Gianluca Zavarise

Personal information
- Full name: Gianluca Zavarise
- Date of birth: July 28, 1986 (age 39)
- Place of birth: Burnaby, British Columbia, Canada
- Height: 1.82 m (5 ft 11+1⁄2 in)
- Position: Midfielder

Youth career
- 2001–2003: Roman Tulis
- 2004–2005: Vancouver Olympics

Senior career*
- Years: Team / Apps / (Gls)
- 2005–2006: Montebelluna / 13 / (4)
- 2007: Belluno / 9 / (1)
- 2008–2010: VfL Bochum II / 31 / (2)
- 2010–2011: Iraklis / 0 / (0)
- 2011: Toronto FC / 14 / (0)
- Total:  / 67 / (7)

International career
- 2010: Canada / 1 / (0)

= Gianluca Zavarise =

Canadian retired soccer player (born 1986)

Gianluca Zavarise (born July 28, 1986) is a Canadian retired soccer player who played as a midfielder.

==Career==

===Club career===
Zavarise began his career in Canada with Roman Tulis European Soccer School of Excellence and won the 2003 School Boy Award for the player of the season. In 2004, he left the Roman Tulis European Soccer School of Excellence to sign for Vancouver Olympics.

After one year with Vancouver Olympics he was signed in July 2005 by Italian side Calcio Montebelluna. He played for half a year for Calcio Montebelluna and was signed in February 2007 by Italian Serie D club AC Belluno 1905. He made his first senior appearances for AC Belluno 1905 in the 2007–08 Serie D season.
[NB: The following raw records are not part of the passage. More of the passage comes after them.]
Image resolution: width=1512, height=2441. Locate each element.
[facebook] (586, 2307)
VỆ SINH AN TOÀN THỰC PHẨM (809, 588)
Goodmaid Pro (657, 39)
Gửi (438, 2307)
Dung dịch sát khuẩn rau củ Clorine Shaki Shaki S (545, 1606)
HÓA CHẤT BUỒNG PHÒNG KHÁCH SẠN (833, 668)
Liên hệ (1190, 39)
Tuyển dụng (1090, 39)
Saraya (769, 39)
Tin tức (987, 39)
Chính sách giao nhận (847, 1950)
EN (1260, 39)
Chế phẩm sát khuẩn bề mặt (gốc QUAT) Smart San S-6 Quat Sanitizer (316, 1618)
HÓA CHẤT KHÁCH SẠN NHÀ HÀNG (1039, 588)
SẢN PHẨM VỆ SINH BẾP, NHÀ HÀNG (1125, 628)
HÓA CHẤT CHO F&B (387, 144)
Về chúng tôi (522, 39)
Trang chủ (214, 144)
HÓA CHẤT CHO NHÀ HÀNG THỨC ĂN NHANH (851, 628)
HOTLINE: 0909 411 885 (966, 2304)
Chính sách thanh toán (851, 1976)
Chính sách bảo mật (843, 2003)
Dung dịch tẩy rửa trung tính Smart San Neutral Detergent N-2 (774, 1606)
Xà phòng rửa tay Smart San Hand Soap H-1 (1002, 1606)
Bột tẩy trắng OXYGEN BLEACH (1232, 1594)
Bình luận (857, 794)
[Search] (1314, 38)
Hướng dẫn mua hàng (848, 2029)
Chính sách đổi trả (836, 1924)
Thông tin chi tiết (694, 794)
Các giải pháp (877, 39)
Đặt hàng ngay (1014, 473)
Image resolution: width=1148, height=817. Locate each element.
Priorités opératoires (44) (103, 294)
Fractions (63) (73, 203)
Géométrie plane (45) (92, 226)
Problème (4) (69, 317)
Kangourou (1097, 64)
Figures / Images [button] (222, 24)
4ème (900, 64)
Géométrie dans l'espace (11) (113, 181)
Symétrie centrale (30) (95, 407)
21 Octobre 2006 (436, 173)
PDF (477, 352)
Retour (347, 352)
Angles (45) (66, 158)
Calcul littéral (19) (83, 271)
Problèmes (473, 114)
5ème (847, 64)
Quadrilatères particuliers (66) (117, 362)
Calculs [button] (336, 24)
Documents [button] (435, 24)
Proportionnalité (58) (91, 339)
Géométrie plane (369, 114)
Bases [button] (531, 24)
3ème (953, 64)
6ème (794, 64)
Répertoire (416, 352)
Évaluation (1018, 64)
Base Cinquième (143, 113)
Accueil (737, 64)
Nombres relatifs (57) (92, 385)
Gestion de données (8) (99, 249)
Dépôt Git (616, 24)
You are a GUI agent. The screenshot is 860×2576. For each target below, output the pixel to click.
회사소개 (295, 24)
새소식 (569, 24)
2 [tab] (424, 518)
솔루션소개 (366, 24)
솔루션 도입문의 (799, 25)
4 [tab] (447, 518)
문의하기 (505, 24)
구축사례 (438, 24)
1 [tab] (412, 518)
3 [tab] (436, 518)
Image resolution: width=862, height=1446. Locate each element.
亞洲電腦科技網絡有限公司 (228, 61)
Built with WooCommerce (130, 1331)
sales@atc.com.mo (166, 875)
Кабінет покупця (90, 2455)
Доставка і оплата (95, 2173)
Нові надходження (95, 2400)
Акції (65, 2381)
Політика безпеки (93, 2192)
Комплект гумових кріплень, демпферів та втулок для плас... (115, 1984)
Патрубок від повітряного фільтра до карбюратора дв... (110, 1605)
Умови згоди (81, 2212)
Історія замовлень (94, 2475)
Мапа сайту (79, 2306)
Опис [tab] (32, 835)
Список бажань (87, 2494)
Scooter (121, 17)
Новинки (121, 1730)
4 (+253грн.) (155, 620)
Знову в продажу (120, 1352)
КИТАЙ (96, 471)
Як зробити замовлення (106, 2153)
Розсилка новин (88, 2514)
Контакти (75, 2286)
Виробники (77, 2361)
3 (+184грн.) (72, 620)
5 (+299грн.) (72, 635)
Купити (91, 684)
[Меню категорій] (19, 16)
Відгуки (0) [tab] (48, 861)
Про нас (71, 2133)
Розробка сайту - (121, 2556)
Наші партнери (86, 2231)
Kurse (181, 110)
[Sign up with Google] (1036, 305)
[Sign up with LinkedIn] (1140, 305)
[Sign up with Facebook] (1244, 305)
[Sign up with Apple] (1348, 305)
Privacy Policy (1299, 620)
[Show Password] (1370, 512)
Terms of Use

He left Italy and his club AC Belluno 1905 after a half season on January 30, 2008, to sign with German club VfL Bochum II. On May 1, 2010 VfL Bochum confirmed that Zavarise had left the team at the end of the season. After the end of his contract with VfL Bochum II he joined Greek club Iraklis

On January 28, 2011 Toronto FC of Major League Soccer verified that Zavarise was one of three Canada national team trialists that were traveling to Turkey for preseason. On March 11, 2011 Toronto officially announced the signing of Zavarise. Zavarise made his debut for the team as a second half sub on March 19, 2011 against Vancouver Whitecaps, in which was the first all Canadian match-up in the league. Gianluca assisted Maicon Santos in the 74th minute, the game ended as a 4–2 away defeat for Toronto.

Zavarise was waived by Toronto on November 23, 2011.

===International career===
Zavarise earned his first call-up for Canada on May 14, 2010 for the friendlies against Argentina on May 24, 2010 and Venezuela on May 29, 2010. He did not make an appearance against Argentina but did start in the 1–1 draw versus Venezuela.